§ **Records supplied**:

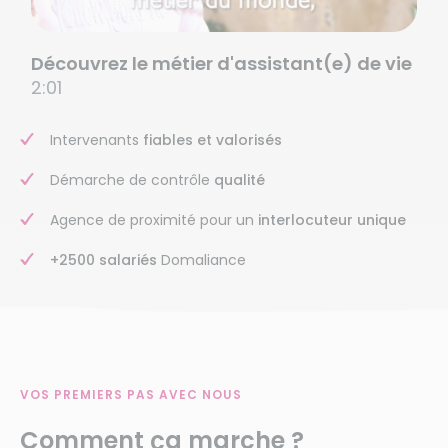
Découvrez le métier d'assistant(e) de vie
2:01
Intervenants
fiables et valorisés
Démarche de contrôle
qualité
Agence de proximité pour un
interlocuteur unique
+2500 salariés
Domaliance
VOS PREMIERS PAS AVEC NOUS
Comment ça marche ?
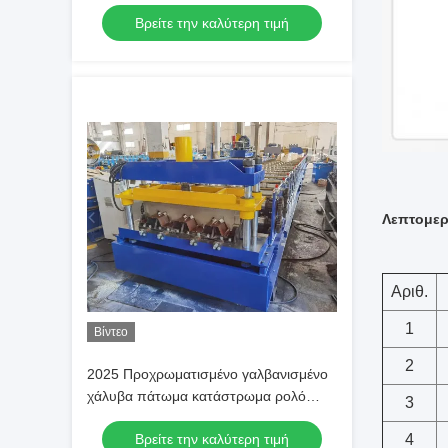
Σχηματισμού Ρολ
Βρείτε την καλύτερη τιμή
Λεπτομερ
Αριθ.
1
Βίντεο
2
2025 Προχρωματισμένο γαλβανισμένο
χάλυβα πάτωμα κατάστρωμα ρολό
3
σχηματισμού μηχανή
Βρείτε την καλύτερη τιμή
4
---
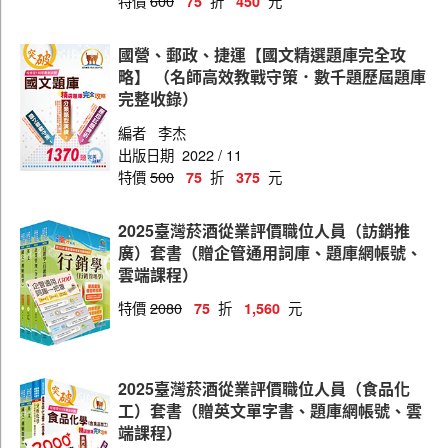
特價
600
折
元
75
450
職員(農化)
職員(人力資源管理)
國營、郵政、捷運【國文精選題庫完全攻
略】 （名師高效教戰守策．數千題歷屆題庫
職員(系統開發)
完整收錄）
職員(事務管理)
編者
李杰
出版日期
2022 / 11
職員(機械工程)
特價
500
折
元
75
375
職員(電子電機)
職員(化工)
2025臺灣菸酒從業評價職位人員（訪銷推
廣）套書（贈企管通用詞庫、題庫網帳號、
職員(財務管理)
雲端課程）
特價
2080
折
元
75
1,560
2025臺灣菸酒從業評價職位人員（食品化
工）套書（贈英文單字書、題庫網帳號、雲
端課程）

§ **Assignment**:
Once you have identified the lines above that contain "題庫網帳號", copy each of them.

§ **Answer for this exercise**:
廣）套書（贈企管通用詞庫、題庫網帳號、
工）套書（贈英文單字書、題庫網帳號、雲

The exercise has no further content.